А мистер ди Стефано был в шестидесяти футах от них — практически у него над головой, — в десяти ступеньках лестницы, что возвышалась за спиной Линкольна, и в двух этажах от бара. Он метался по комнате в препаршивейшем настроении. Дело в том, что, когда он позвонил-таки лондонским мафиози, выяснилось, что они ожидали от него аплодисментов по поводу своей ловкости в деле пропажи багажа, а он, оказывается, хочет еще! Как это, интересно, они помогут ему найти лорда Клайва? Они ведь и так уже расстарались — разве нет? Нашли, понимаешь, носильщиков, устроили трюк с багажом, из-за которого беглецы не смогли попасть на самолет. Но, продолжали они, настало время ему понять, что до сего момента они старались ему помочь — очень старались, как деловые люди — деловому человеку, но ведь всему же есть предел. Если Фрэнки нарвался на местного мошенника — это его проблемы. Или это какая-то афера? О которой он не стал распространяться? Которую он, американский гость в их прекрасной стране, пожелал провернуть в одного? И о которой, в сложившихся обстоятельствах, ему все-таки следует им рассказать.
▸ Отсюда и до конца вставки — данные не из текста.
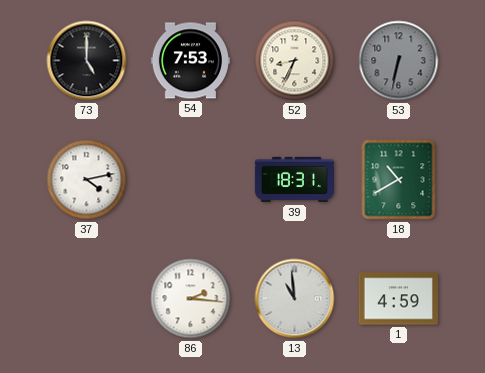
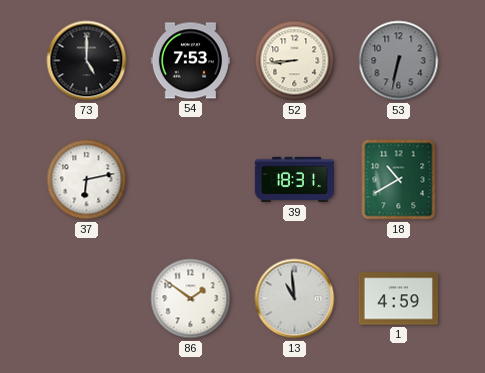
52: 8:34 -> 8:44
37: 4:13 -> 6:13
86: 2:16 -> 1:51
К тому времени Фрэнки окончательно слетел с катушек и буркнул в трубку, что никакой, мол, аферы нету, и вообще, какого хрена они решили, что есть? В таком случае, ответила трубка, нечего плакаться. Короче, расстались собеседники явно не друзьями.
Фрэнки начал было остывать от «приятной» беседы, как ввалился громила Паттерсон — еще более не вовремя, чем когда-либо. Ему пришлось выслушать, что думает Фрэнки об Англии и ее обитателях.
— Не стоит их злить, — посоветовал Паттерсон. — Я все-таки на них работаю. Если вы их заведете, расхлебывать придется мне.
— Меня это должно волновать?
Паттерсон скорчил гримасу — мол, «а-почему-нет».
Фрэнки отрезал:
— Пора поднажать на Стречи. Она надежно закрыта?
— Ну, комнату я запер. И входную дверь.
— А ее ты связал?
Паттерсон уставился на него.
— Господи Иисусе, ну и идиот, — вздохнул Фрэнки. — Поехали-ка туда.
— Я с утра ничего не ел.
— И что?
— Так мы пообедаем в отеле?
— Поехали, мать твою!
— Мы вообще будем обедать?
— Да, по пути в каком-нибудь ресторане.
— Ресторан — в Девоншире? Это же дыра, мистер ди Стефано. Вы же видели, что здесь за места.
— Но ведь здесь люди живут. И потом — разве не в каждой английской деревне подают рыбу с картошкой?